Karl Pnazek, long-time CEO of CAP Services and a state and national leader in the Community Action movement, died peacefully at home with his wife Bonnie at his side, after a courageous battle with brain cancer and the health challenges that too often come with a cancer diagnosis. The loss brings deep sorrow for Bonnie, their son Brandon and his wife April and their children, and their extended families.
Karl’s reach was wide and deep and as such the loss is felt by literally thousands of people who had the privilege to work with him and those whose lives were made better by the resources and opportunities created under his leadership. Others knew him only through his frequent open letters to the local paper but even they came to understand this man’s core was made up of integrity, innovation, insight and initiative. He was often described as the smartest man people ever knew. He mentored many and inspired more. He called out unfairness when he saw it and had high expectations of people. He was tough too and often said what doesn’t kill you makes you stronger. He didn’t often back down and that may have been what led to his many successes.
Born and raised in Chicago, Karl served as the President and CEO of CAP Services, Inc. based in Stevens Point from 1976 through 2008. He also served as President of WISCAP, the state association of community action agencies, from 1993 to 1998. He consistently tried to build capacity in the network to do more than help low-income people get by but rather create opportunities for them to be independent. He also fought hard to create a brand for anti-poverty work that encompasses all of the many factors influencing one’s ability to be “economically and emotionally self-sufficient.”
Doing that successfully also meant community development work resulting in resources like CAP’s Family Crisis Center to serve domestic violence victims, one of the first in the state of Wisconsin.
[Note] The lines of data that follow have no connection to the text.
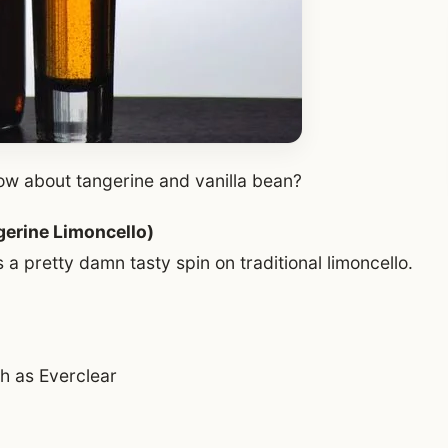
how about tangerine and vanilla bean?
gerine Limoncello)
a pretty damn tasty spin on traditional limoncello.
ch as Everclear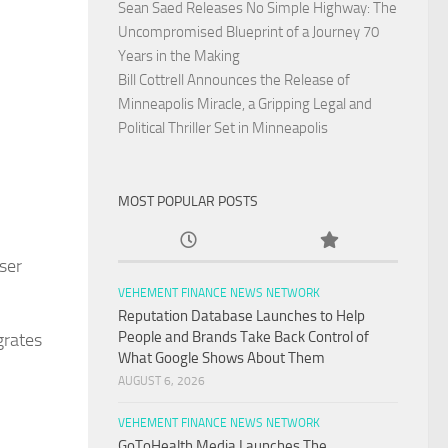
Sean Saed Releases No Simple Highway: The
Uncompromised Blueprint of a Journey 70
Years in the Making
Bill Cottrell Announces the Release of
Minneapolis Miracle, a Gripping Legal and
Political Thriller Set in Minneapolis
MOST POPULAR POSTS
ser
VEHEMENT FINANCE NEWS NETWORK
Reputation Database Launches to Help
People and Brands Take Back Control of
grates
What Google Shows About Them
AUGUST 6, 2026
VEHEMENT FINANCE NEWS NETWORK
GoToHealth Media Launches The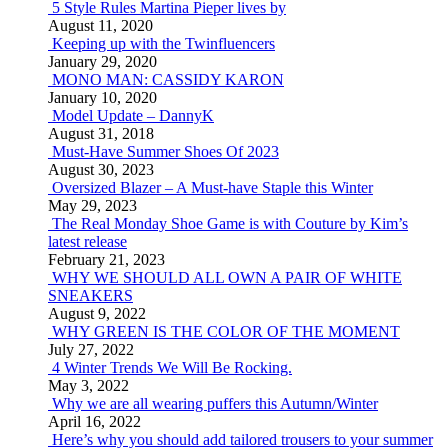
5 Style Rules Martina Pieper lives by
August 11, 2020
Keeping up with the Twinfluencers
January 29, 2020
MONO MAN: CASSIDY KARON
January 10, 2020
Model Update – DannyK
August 31, 2018
Must-Have Summer Shoes Of 2023
August 30, 2023
Oversized Blazer – A Must-have Staple this Winter
May 29, 2023
The Real Monday Shoe Game is with Couture by Kim’s
latest release
February 21, 2023
WHY WE SHOULD ALL OWN A PAIR OF WHITE
SNEAKERS
August 9, 2022
WHY GREEN IS THE COLOR OF THE MOMENT
July 27, 2022
4 Winter Trends We Will Be Rocking.
May 3, 2022
Why we are all wearing puffers this Autumn/Winter
April 16, 2022
Here’s why you should add tailored trousers to your summer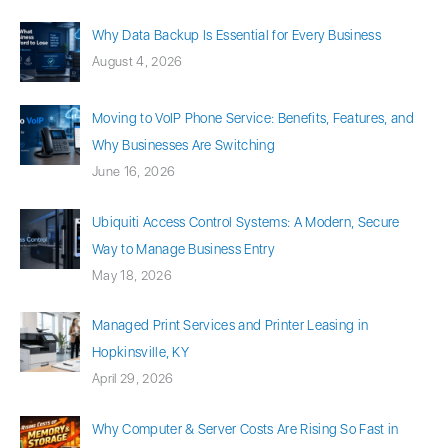
Why Data Backup Is Essential for Every Business
August 4, 2026
Moving to VoIP Phone Service: Benefits, Features, and
Why Businesses Are Switching
June 16, 2026
Ubiquiti Access Control Systems: A Modern, Secure
Way to Manage Business Entry
May 18, 2026
Managed Print Services and Printer Leasing in
Hopkinsville, KY
April 29, 2026
Why Computer & Server Costs Are Rising So Fast in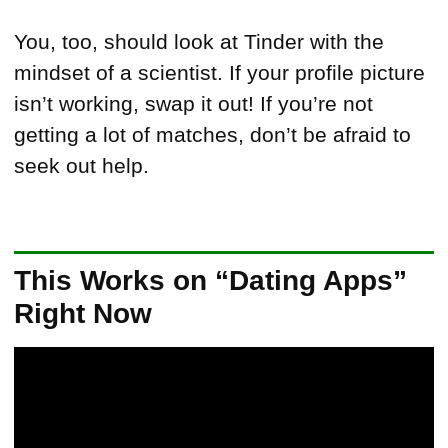
You, too, should look at Tinder with the
mindset of a scientist. If your profile picture
isn’t working, swap it out! If you’re not
getting a lot of matches, don’t be afraid to
seek out help.
This Works on “Dating Apps”
Right Now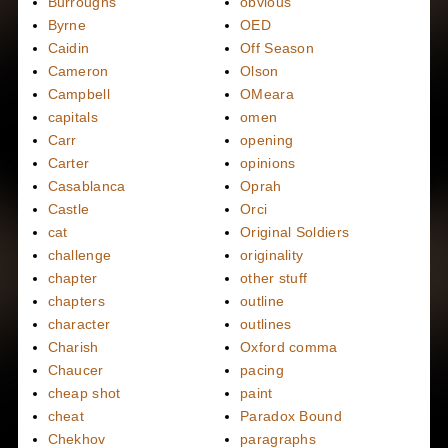
Burroughs
obvious
Byrne
OED
Caidin
Off Season
Cameron
Olson
Campbell
OMeara
capitals
omen
Carr
opening
Carter
opinions
Casablanca
Oprah
Castle
Orci
cat
Original Soldiers
challenge
originality
chapter
other stuff
chapters
outline
character
outlines
Charish
Oxford comma
Chaucer
pacing
cheap shot
paint
cheat
Paradox Bound
Chekhov
paragraphs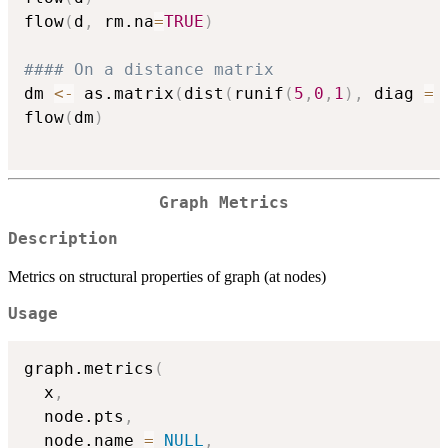
flow
(
d
,
 rm.na
=
TRUE
)
#### On a distance matrix
dm 
<-
 as.matrix
(
dist
(
runif
(
5
,
0
,
1
)
,
 diag 
=
flow
(
dm
)
Graph Metrics
Description
Metrics on structural properties of graph (at nodes)
Usage
graph.metrics
(
  x
,
  node.pts
,
  node.name 
=
NULL
,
Another, Ministry Dental Center, created to serve BadgerCare-eligible patients who often went years without access to dental care. Another of his proud accomplishments was the creation of revolving loan funds for those wishing to start a business or buy a home and not able to secure capital or credit otherwise. He often said it meant nothing to teach people how to fish if a lake is not nearby. Karl was known by many as one of the most creative of deal makers and that art of that deal-making led projects from his mind’s eye to fruition.
His highly engaged state and national advocacy and public policy work always focused on how to ensure low-income and rural families had a fair shake at the promise of an American Dream that included a decent job, a safe and decent home, access to health and dental care, opportunities for lifelong learning and the joys found in recreation and leisure. May he find a new joy and peace now.